GPTs - best file format for Knowledge to feed GPTs?

pedmorsou · November 12, 2023, 4:00pm

Hi!
I am building a GPT, and curious if the format I pass the data matters on the quality?
Should I send docx, txt, pdf, html?

TeesValleyAI · November 12, 2023, 5:19pm

I don’t have any hard data on this, and in theory it should all be the same, but I feel like if you upload in PDF format, it understands the heirarchical structure of the information - headings, sections etc - better than it does in other formats.
I haven’t tested this all that throughly though.

SomeUser2022 · November 12, 2023, 6:00pm

I’d like to know too, I’m uploading in HTML and wonder if its being distracted with all the metadata for the DOM. I’m thinking of just rewriting the important stuff in JSON

Mr.Johan · November 12, 2023, 6:36pm

I am very interested about this question also!
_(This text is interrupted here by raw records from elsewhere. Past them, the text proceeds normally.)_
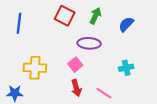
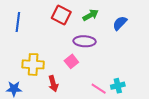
green arrow: (95, 16) -> (91, 15), turned 35
cyan cross: (126, 68) -> (118, 86), moved
red arrow: (76, 88) -> (53, 84), moved

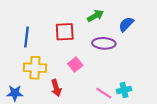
red square: (61, 15) -> (65, 32), moved, turned -30
blue line: (18, 22) -> (27, 37), moved
purple ellipse: (85, 41) -> (104, 43), moved

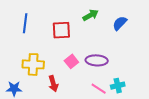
blue line: (27, 37) -> (25, 23), moved
purple ellipse: (104, 43) -> (97, 60), moved

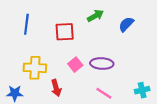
cyan cross: (118, 86) -> (142, 90), moved

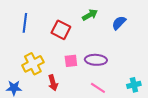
red square: (65, 32) -> (61, 30), turned 30
pink square: (75, 65) -> (71, 61), turned 32
yellow cross: (35, 68) -> (33, 64), turned -30

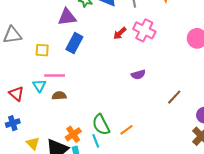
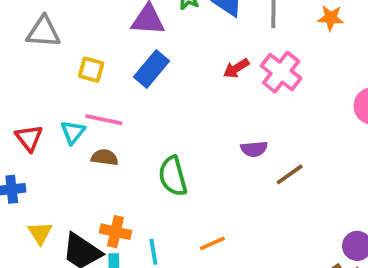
brown line: (174, 97) -> (290, 174), moved
green semicircle: (101, 125) -> (173, 176), moved
orange cross: (73, 134) -> (115, 232), turned 35

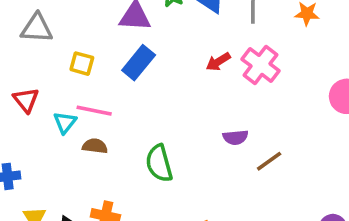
red triangle: (29, 138) -> (26, 100), moved

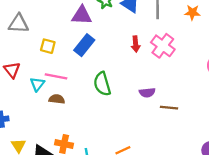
red arrow: (218, 62) -> (136, 44), turned -63
brown line: (269, 161) -> (169, 108), turned 42
green semicircle: (159, 163) -> (102, 84), moved

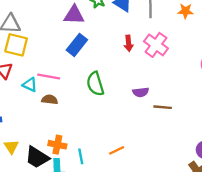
yellow square: (48, 46) -> (16, 45), moved, size x1.5
cyan triangle: (37, 84) -> (30, 85), turned -42

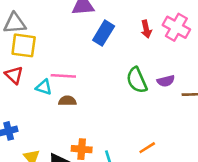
blue rectangle: (77, 45) -> (104, 33), moved
green semicircle: (95, 84) -> (137, 80), moved

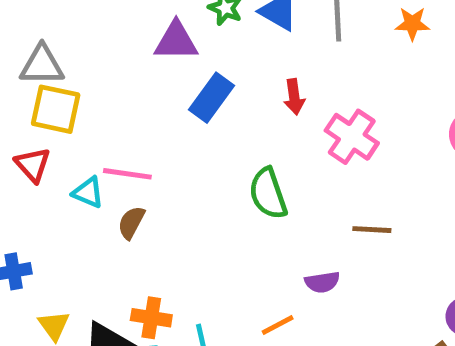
pink cross: (176, 27) -> (352, 137), moved
purple semicircle: (166, 81) -> (322, 282), moved
brown semicircle: (67, 101) -> (131, 223), turned -66

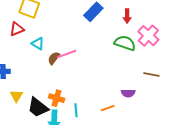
red triangle: (33, 165) -> (17, 29), turned 42
pink line: (127, 174) -> (66, 54), moved, turned -36
green semicircle: (268, 194) -> (125, 43), moved, turned 120

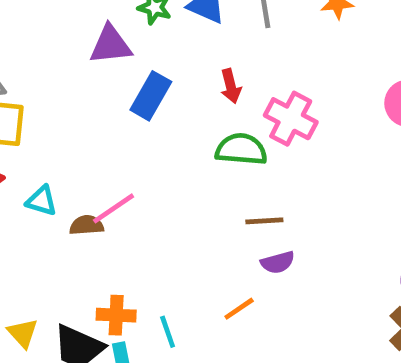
brown semicircle: (54, 58) -> (87, 225), turned 64
brown line: (151, 74) -> (264, 221), moved

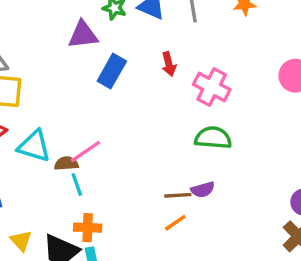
green semicircle: (241, 149) -> (213, 138), moved
cyan triangle: (42, 201) -> (34, 146), size x1.5
brown line: (264, 221) -> (178, 195), moved
cyan line: (168, 332) -> (77, 185), moved

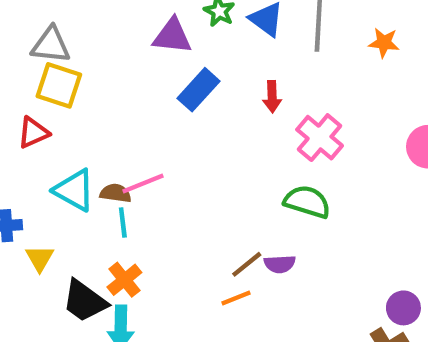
cyan triangle: (34, 146) -> (74, 190), moved
brown line: (178, 195) -> (247, 264), turned -48
orange cross: (88, 228) -> (124, 280), turned 36
yellow triangle: (21, 241) -> (40, 258), moved

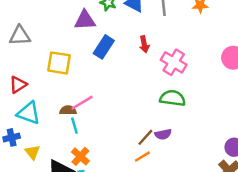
yellow square: (59, 85) -> (59, 63), moved
cyan triangle: (74, 190) -> (29, 113), moved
I suppose it depends how the Knowledge module works behind the scene. I have a doubt that it only works as pure extra “textual” instructions. So I would say txt…
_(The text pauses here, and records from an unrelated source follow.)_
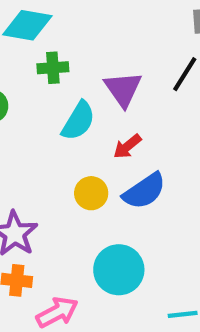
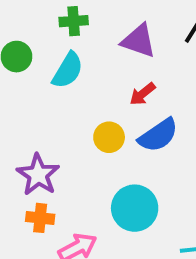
purple triangle: (123, 89) -> (139, 41), turned -36
cyan semicircle: (78, 121) -> (68, 70), moved

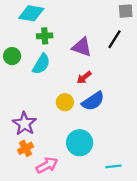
orange cross: (40, 218) -> (26, 148), turned -35

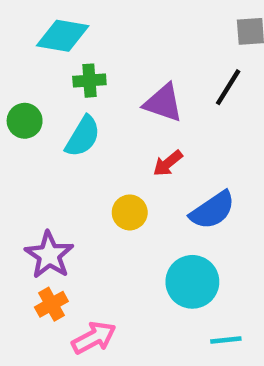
blue semicircle: (93, 101) -> (212, 210), moved
cyan circle: (80, 143) -> (192, 282), moved

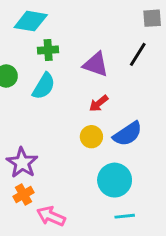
yellow circle: (130, 212) -> (91, 137), moved
pink arrow: (94, 338) -> (51, 216), turned -128
cyan line: (226, 340) -> (125, 216), moved

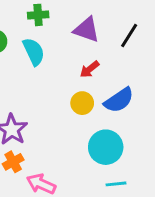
black line: (138, 54) -> (129, 36), moved
cyan semicircle: (44, 86) -> (34, 52), turned -56

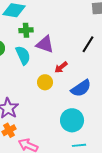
purple triangle: (87, 30) -> (45, 44), moved
yellow circle: (82, 103) -> (45, 82), moved

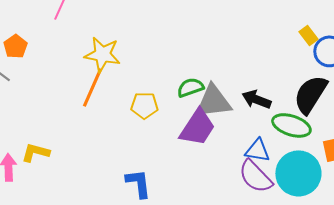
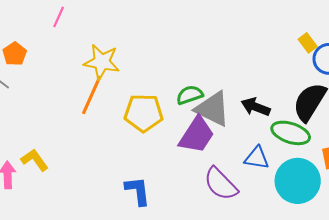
gray triangle: (213, 101) -> (213, 109), turned 33
yellow pentagon: (144, 105) -> (144, 113), size x1.4
yellow L-shape: (35, 152) -> (35, 160), turned 40
purple semicircle: (255, 176) -> (221, 184), moved

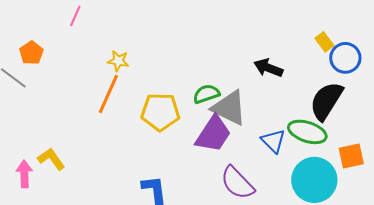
yellow star: (102, 62) -> (118, 61), size x0.6
black arrow: (256, 107) -> (268, 68), moved
blue triangle: (257, 158) -> (273, 141), moved, turned 36

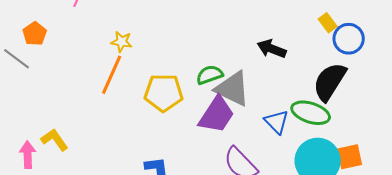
orange square: (351, 156) -> (350, 157), moved

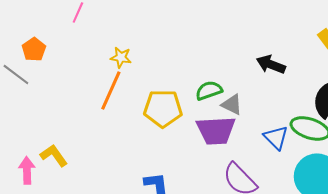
gray triangle: (233, 89) -> (232, 104), size x0.6
purple trapezoid: (217, 115) -> (216, 130), turned 54

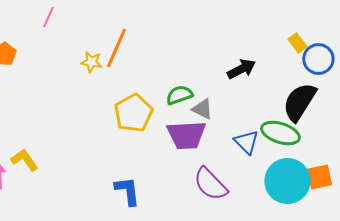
black arrow: (271, 64) -> (241, 69), turned 132
orange line: (111, 90) -> (116, 48), moved
yellow pentagon: (163, 108) -> (133, 113), turned -30

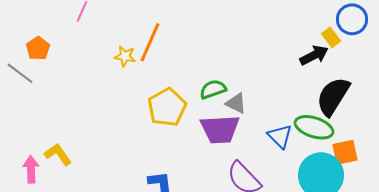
blue circle: (318, 59) -> (352, 19), moved
black arrow: (241, 69) -> (314, 55), moved
orange square: (319, 177) -> (345, 152), moved

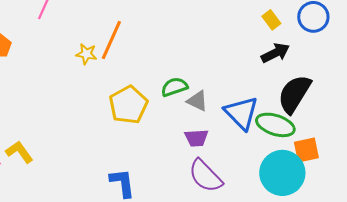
yellow rectangle: (331, 37) -> (271, 20), moved
purple trapezoid: (220, 129) -> (196, 138), moved, size x0.6
blue triangle: (280, 136) -> (241, 113), moved, size x1.4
Foo-Bar · November 12, 2023, 7:02pm

Nope, each document type has different characteristics.

A plain text file will be parsed very fast and a .XLSX file very slow.

For .XLSX a code interpreter is needed and for .HTM not.

And .XLSX can trigger “structured data” which can be “smart interpreted” by the GPT, where a .PDF won’t do.

So it really depends on the semantics, taxonomy and context of your purpose.

It’s not “just” a filetype, since the filetype powers the knowledge.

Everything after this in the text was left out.